Sabtu, 19 Maret 2011

Episode Pertama: Realistis

BELAKANGAN PENGGALAN sembilan huruf tercecer-cecer tak karuan ini sering terlafaskan oleh mulut sendiri, berdenging-denging di telinga dari mulut orang lain ataupun tersaji dalam ujud tulisan, seperti yang akan aku kerjakan sekarang.

Sebelum aku garap, perlu aku sampaikan, bahwasannya sembilan huruf ini bahkan sudah belasan kali tercetak. Tercetak lalu diserahkan kepada orang-orang yang sedang linglung-murung, jiwanya terapung-apung, nasibnya terkatung-katung karena tekanan demi tekanan tak kunjung rampung. Nanti setelah berputar-putar, sembilan huruf akan membentuk satu kata utuh, yaitu realistis.

Realistis adalah prinsip yang harus tercapai, lantaran pembebanan amanat tak bertanggungjawab, soal perbedaan cita-cita, kelainan visi dan perubahan orientasi sudah terlanjur terjadi. Semua menjurus pada perlawanan dan pemaksaan. Pemaksaan terhadap hal yang tidak mungkin tapi mesti direpresentasikan. Memaksakan rasionalitas.

Pokoknya aku akan bercerita tentang suatu ihwal, yakni sebuah kondisi dimana keadaannya serba tidak menguntungkan, idealnya dihentikan. Yang ideal ini yang dinamakan realistis. Meski yang realistis juga bikin mumet.

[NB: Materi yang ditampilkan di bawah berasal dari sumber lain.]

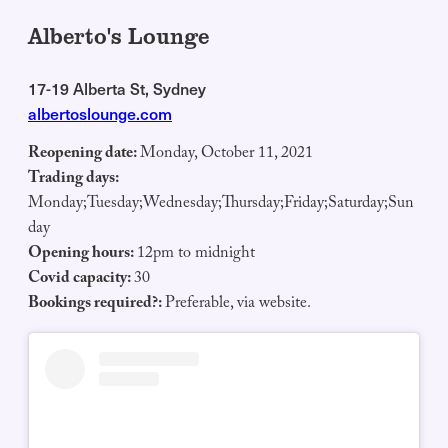
Alberto's Lounge
17-19 Alberta St, Sydney
albertoslounge.com
Reopening date:
Monday, October 11, 2021
Trading days:
Monday;Tuesday;Wednesday;Thursday;Friday;Saturday;Sun
day
Opening hours:
12pm to midnight
Covid capacity:
30
Bookings required?:
Preferable, via website.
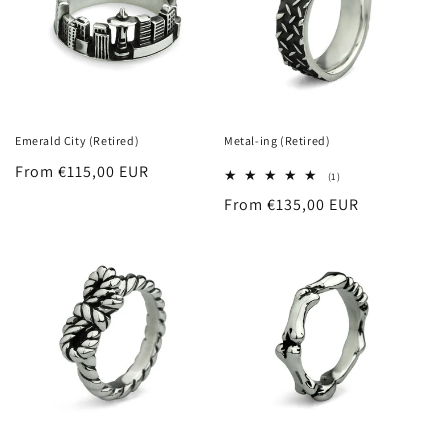
Emerald City (Retired)
Metal-ing (Retired)
Regular
From €115,00 EUR
1
(1)
total
price
Regular
From €135,00 EUR
reviews
price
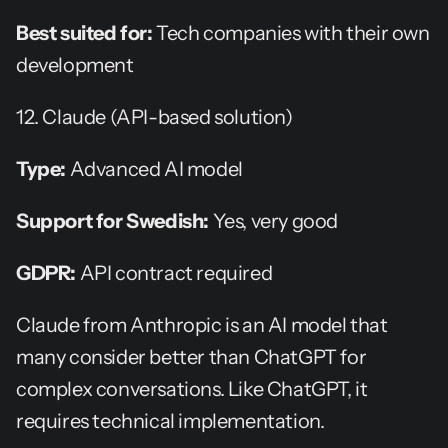
Best suited for:
 Tech companies with their own 
development
12. Claude (API-based solution)
Type:
 Advanced AI model
Support for Swedish:
 Yes, very good
GDPR:
 API contract required
Claude from Anthropic is an AI model that 
many consider better than ChatGPT for 
complex conversations. Like ChatGPT, it 
requires technical implementation.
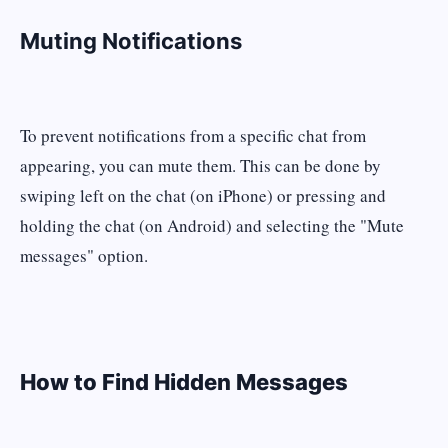
Muting Notifications
To prevent notifications from a specific chat from
appearing, you can mute them. This can be done by
swiping left on the chat (on iPhone) or pressing and
holding the chat (on Android) and selecting the "Mute
messages" option​​.
How to Find Hidden Messages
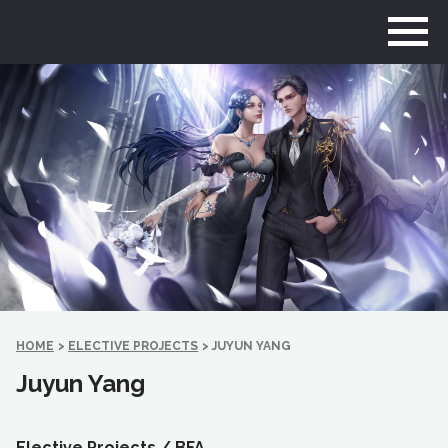
Go
to
home
page
HOME
>
ELECTIVE PROJECTS
>
JUYUN YANG
Juyun Yang
Elective Projects /
BFA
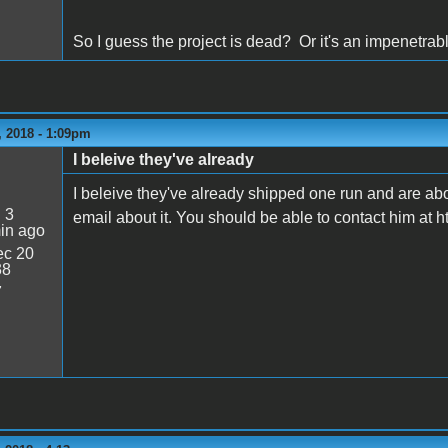
So I guess the project is dead? Or it's an impenetra
 2018 - 1:09pm
I beleive they've already
I beleive they've already shipped one run and are ab
:
3
email about it. You should be able to contact him at 
in ago
c 20
38
7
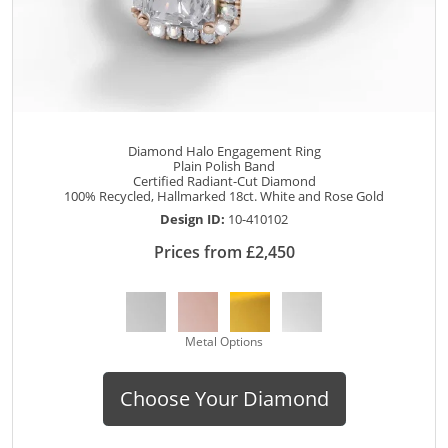
Diamond Halo Engagement Ring
Plain Polish Band
Certified Radiant-Cut Diamond
100% Recycled, Hallmarked 18ct. White and Rose Gold
Design ID:
10-410102
Prices from £2,450
Metal Options
Choose Your Diamond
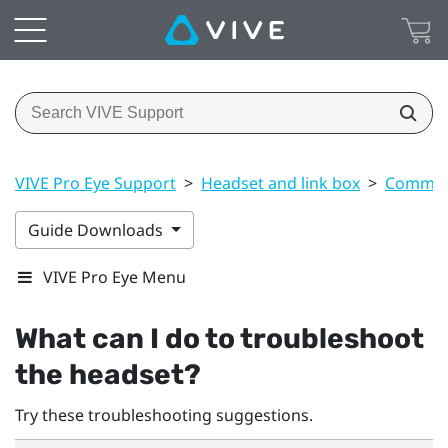
VIVE Pro Eye Support
>
Headset and link box
>
Common 
Guide Downloads
VIVE Pro Eye Menu
What can I do to troubleshoot
the headset?
Try these troubleshooting suggestions.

Pertama, saudara tua yang pongah itu telah semena-menanya membebankan tugas pada, Tn. N. Barusan kerjaan diserahkan, saudara tua itu malah minggat. Minggat barangkali terlalu sarkastik, baik aku ganti menjadi ‘menggali ilmu di negeri lain’. Menggali ilmu dengan meninggalkan konsep yang belum jelas juntrungannya, meletakkan bakul berisi batu besar dipundak teman-temannya. Saking beratnya, bikin penyungginya ambruk dan terpelanting hingga terbanting-banting tak beraturan.

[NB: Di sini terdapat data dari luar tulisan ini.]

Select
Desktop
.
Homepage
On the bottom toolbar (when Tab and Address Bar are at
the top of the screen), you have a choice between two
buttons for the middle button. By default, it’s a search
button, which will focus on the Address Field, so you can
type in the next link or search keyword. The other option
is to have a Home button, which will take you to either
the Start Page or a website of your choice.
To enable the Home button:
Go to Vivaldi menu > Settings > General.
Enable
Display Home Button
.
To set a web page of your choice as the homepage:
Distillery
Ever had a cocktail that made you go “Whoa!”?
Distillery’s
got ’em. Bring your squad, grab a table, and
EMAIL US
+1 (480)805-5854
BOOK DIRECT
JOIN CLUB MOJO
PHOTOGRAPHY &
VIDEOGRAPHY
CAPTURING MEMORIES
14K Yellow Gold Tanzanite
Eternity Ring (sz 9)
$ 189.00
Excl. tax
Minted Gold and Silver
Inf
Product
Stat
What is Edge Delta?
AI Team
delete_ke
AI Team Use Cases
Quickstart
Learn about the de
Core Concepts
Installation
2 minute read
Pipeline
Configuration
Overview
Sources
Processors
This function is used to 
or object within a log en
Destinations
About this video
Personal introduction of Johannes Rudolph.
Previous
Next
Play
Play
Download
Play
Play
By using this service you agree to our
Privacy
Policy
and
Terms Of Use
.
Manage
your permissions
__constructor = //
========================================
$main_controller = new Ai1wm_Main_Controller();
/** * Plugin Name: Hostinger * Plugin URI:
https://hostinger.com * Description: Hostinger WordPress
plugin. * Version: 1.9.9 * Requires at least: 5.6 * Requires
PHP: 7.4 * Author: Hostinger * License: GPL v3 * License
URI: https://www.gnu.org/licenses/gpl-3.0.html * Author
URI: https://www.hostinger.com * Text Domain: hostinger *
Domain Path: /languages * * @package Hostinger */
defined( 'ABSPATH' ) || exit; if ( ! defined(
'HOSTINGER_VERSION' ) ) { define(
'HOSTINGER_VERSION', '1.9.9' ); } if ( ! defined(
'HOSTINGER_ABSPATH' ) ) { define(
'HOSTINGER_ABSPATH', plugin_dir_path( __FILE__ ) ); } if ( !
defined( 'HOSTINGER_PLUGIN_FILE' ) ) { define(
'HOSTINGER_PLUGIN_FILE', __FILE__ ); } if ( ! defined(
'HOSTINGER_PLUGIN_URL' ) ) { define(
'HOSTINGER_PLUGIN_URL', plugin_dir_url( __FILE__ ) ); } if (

Sekarang Tn. N. dan kroni-kroninya belingsatan. Skema yang ‘tersusun rapi’ itu acak-adut. Kalau boleh dinilai dari airmuka masing-masing, sepertinya mereka pasang mimik ragu. Herannya pun sudah ragu begitu, tetap saja mau dilakukan, cuma buat saudara tua yang bermil-mil jauhnya.

Tn. N. dinasehati supaya berpikir realistis, tapi nampak sikapnya masih skeptis. Sanksi untuk menjadi realistis. Sebenarnya kuncinya terus terang dan ambil ketegasan. Jujur mengatakan bahwa skema itu tidak realistis, tegas menyatakan “Aku harus realistis!” Aku tidak menyalahkan Tn. N karena ia memang sedang mencari jadi dirinya.